I'll buy you a beer if I bump into you!
(a) karma hopefully comes back to you
(b) there are probably some folks would have been happy to "adopt": a kid for a few hours who couldn't have kids, and the plus side is you have a kid you can effectively give back after the flight.
(c) yes, if you feel like it, a nice note on the policy that enabled whatever to happen was actually valid, to customer service
(d) you can't control crappy parenting, you can only control how you look after the situation
(e) assuming, as it sounds, you likely made more of a positive impact on that kids life than the parent. That's more than I did today at work.
I'll buy you a beer if I bump into you!
#101
Join Date: Sep 2006
Location: HNL
Programs: UA GS4MM, MR LT Plat, Hilton Gold
Posts: 6,447
It is an 8 year old - why are so many so scared to confront - this isn't like a drunk 300lb linebacker being belligerent.
#102
Join Date: Oct 2003
Location: Traveling the World
Posts: 6,072
I would have ordered a couple of adult drinks and fall asleep with my noise cancelling headphones with my eyeshades on and call it a night cap literally. If the child bothered my sleep I would have gotten up and talked with the pursuer and work out a solution so that I can get my zzzzzzzzzzzs.
#103
FlyerTalk Evangelist
Join Date: May 2012
Location: Sydney Australia
Programs: No programs & No Points!!!
Posts: 14,222
imho you should be thankful you have 8 yo kid rather than some 300lb dude seated next to you for 12 h
what exactly did you have to do to "entertain" that kid?
ime 8 yo alone is gonna be very shy and get completely consumed by ipad or ife watching... did his ife have sound?
what exactly did you have to do to "entertain" that kid?

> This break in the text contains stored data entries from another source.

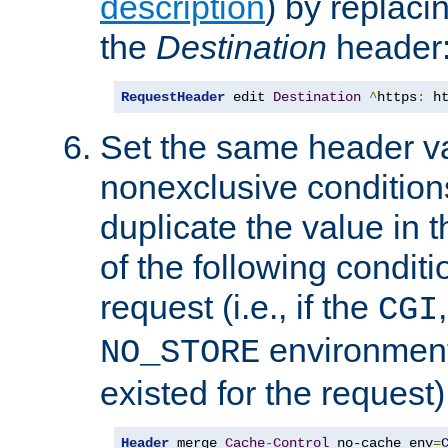
description
) by replaci
the
Destination
header
RequestHeader
 edit 
Destination
^
https
:
 h
Set the same header va
nonexclusive conditions
duplicate the value in th
of the following conditi
request (i.e., if the
CGI
environment 
NO_STORE
existed for the request)
Header
 merge 
Cache
-
Control
 no-cache env
=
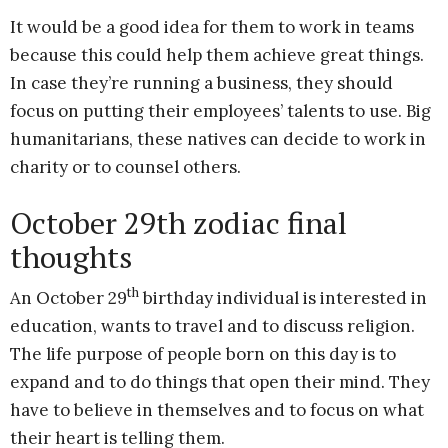
It would be a good idea for them to work in teams
because this could help them achieve great things.
In case they’re running a business, they should
focus on putting their employees’ talents to use. Big
humanitarians, these natives can decide to work in
charity or to counsel others.
October 29th zodiac final
thoughts
th
An October 29
birthday individual is interested in
education, wants to travel and to discuss religion.
The life purpose of people born on this day is to
expand and to do things that open their mind. They
have to believe in themselves and to focus on what
their heart is telling them.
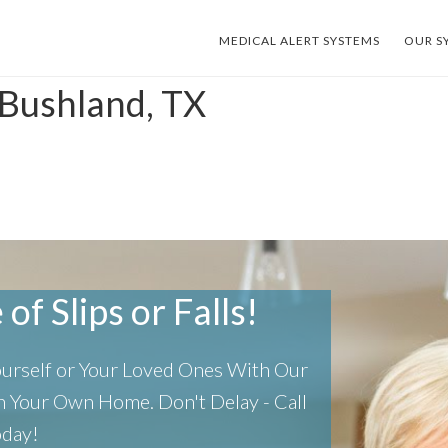
MEDICAL ALERT SYSTEMS
OUR S
 Bushland, TX
of Slips or Falls!
Yourself or Your Loved Ones With Our
 In Your Own Home.
Don't Delay - Call
oday!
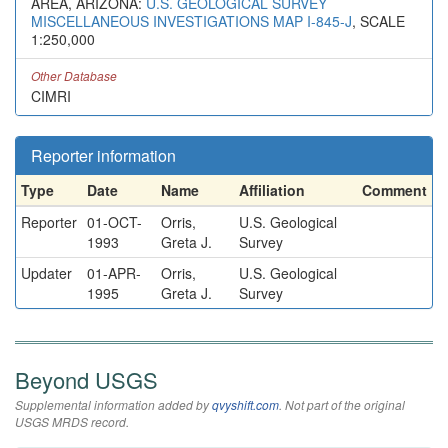
AREA, ARIZONA:
U.S. GEOLOGICAL SURVEY
MISCELLANEOUS INVESTIGATIONS MAP I-845-J
, SCALE
1:250,000
Other Database
CIMRI
Reporter information
Type
Date
Name
Affiliation
Comment
Reporter
01-OCT-
Orris,
U.S. Geological
1993
Greta J.
Survey
Updater
01-APR-
Orris,
U.S. Geological
1995
Greta J.
Survey
Beyond USGS
Supplemental information added by
qvyshift.com
. Not part of the original
USGS MRDS record.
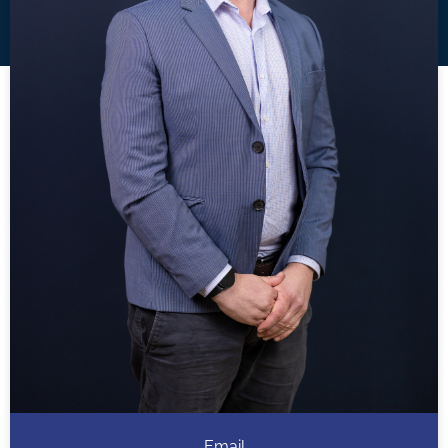
Email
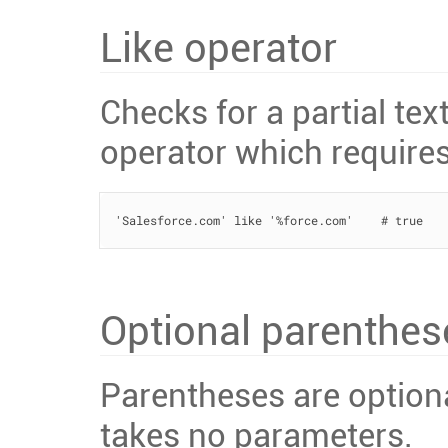
Like operator
Checks for a partial te
operator which require
'Salesforce.com' like '%force.com'    # true
Optional parenthes
Parentheses are option
takes no parameters.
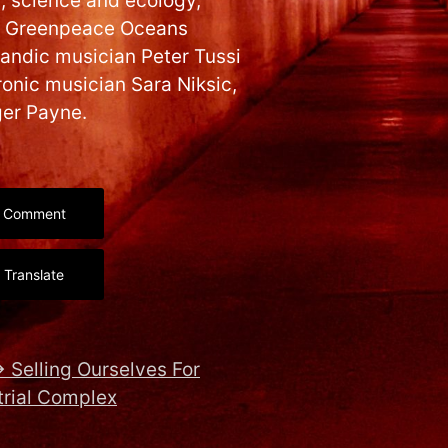
c, science and ecology,
ns, Greenpeace Oceans
andic musician Peter Tussi
ronic musician Sara Niksic,
ger Payne.
Comment
Translate
→
Selling Ourselves For
trial Complex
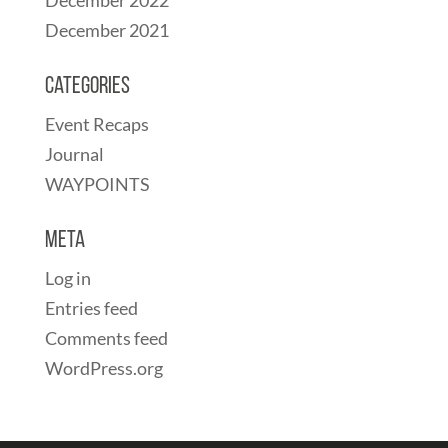
December 2021
Categories
Event Recaps
Journal
WAYPOINTS
Meta
Log in
Entries feed
Comments feed
WordPress.org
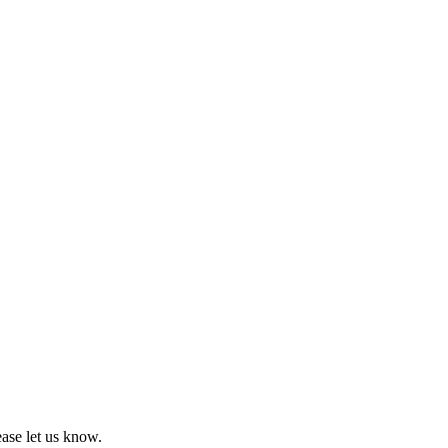
ease let us know.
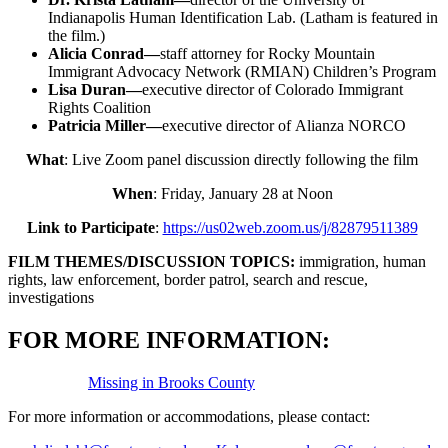
Indianapolis Human Identification Lab. (Latham is featured in
the film.)
Alicia Conrad—
staff attorney for Rocky Mountain
Immigrant Advocacy Network (RMIAN) Children’s Program
Lisa Duran—
executive director of Colorado Immigrant
Rights Coalition
Patricia Miller—
executive director of Alianza NORCO
What
: Live Zoom panel discussion directly following the film
When
: Friday, January 28 at Noon
Link to Participate
:
https://us02web.zoom.us/j/82879511389
FILM THEMES/DISCUSSION TOPICS:
immigration, human
rights, law enforcement, border patrol, search and rescue,
investigations
FOR MORE INFORMATION:
Missing in Brooks County
For more information or accommodations, please contact:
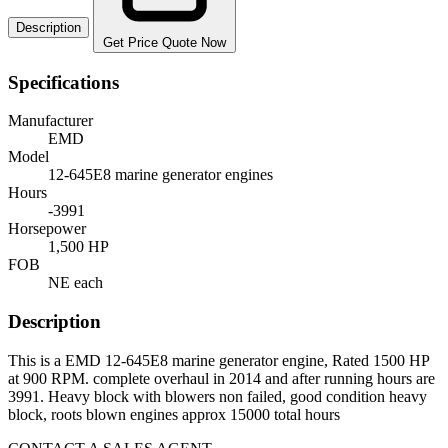
Description
Get Price Quote Now
Specifications
Manufacturer
EMD
Model
12-645E8 marine generator engines
Hours
-3991
Horsepower
1,500 HP
FOB
NE each
Description
This is a EMD 12-645E8 marine generator engine, Rated 1500 HP
at 900 RPM. complete overhaul in 2014 and after running hours are
3991. Heavy block with blowers non failed, good condition heavy
block, roots blown engines approx 15000 total hours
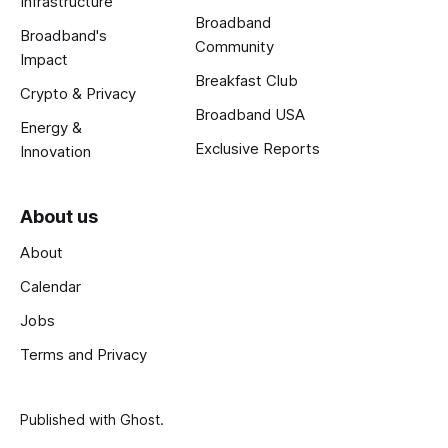
Infrastructure
Broadband
Broadband's
Community
Impact
Breakfast Club
Crypto & Privacy
Broadband USA
Energy &
Exclusive Reports
Innovation
About us
About
Calendar
Jobs
Terms and Privacy
Published with
Ghost
.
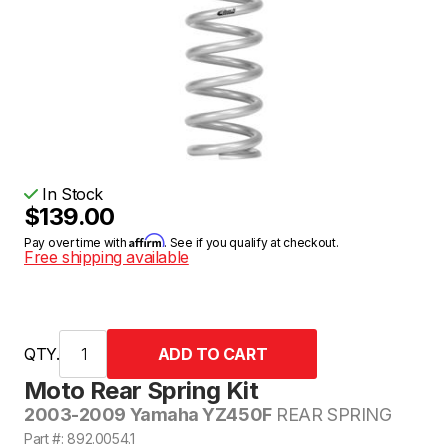
In Stock
$139.00
Affirm
Pay over time with
. See if you qualify at checkout.
Free shipping available
QTY.
Moto Rear Spring Kit
2003-2009 Yamaha YZ450F
REAR SPRING
Part #: 892.0054.1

ime 8 yo alone is gonna be very shy and get completely consumed by ipad or ife watching... did his ife have sound?
#104
Moderator: United Airlines
Join Date: Jun 2007
Location: SFO
Programs: UA Plat 1.995MM, Hyatt Discoverist, Marriott Plat/LT Gold, Hilton Silver, IHG Plat
Posts: 66,850
Unaccompanied Minor means a Child/Minor 5 to 14 years of age when traveling alone or not accompanied on the same flight and in the same compartment by a companion Passenger at least 18 years of age or with a Legal Guardian or parent.
#105
Join Date: May 2003
Location: Houston, TX
Programs: UA 1K, 2.3 MM
Posts: 439
Yeah, I would have told a FA about this issue. Call me paranoid, but I would not want to sit next to a unaccompanied juvenile under no circumstances given today's climate. Many parents today think their kid is the next leader of the free world and entitled to everything and all accommodation. I grew up in the sit down, shut up and behave yourself generation. I would be afraid of being accused of something or overstepping a boundary of perceived tolerance. I realize I am in many ways archaic, but still there is decorum and general civility. What parent sits out of sight of the child and expects to monitor them?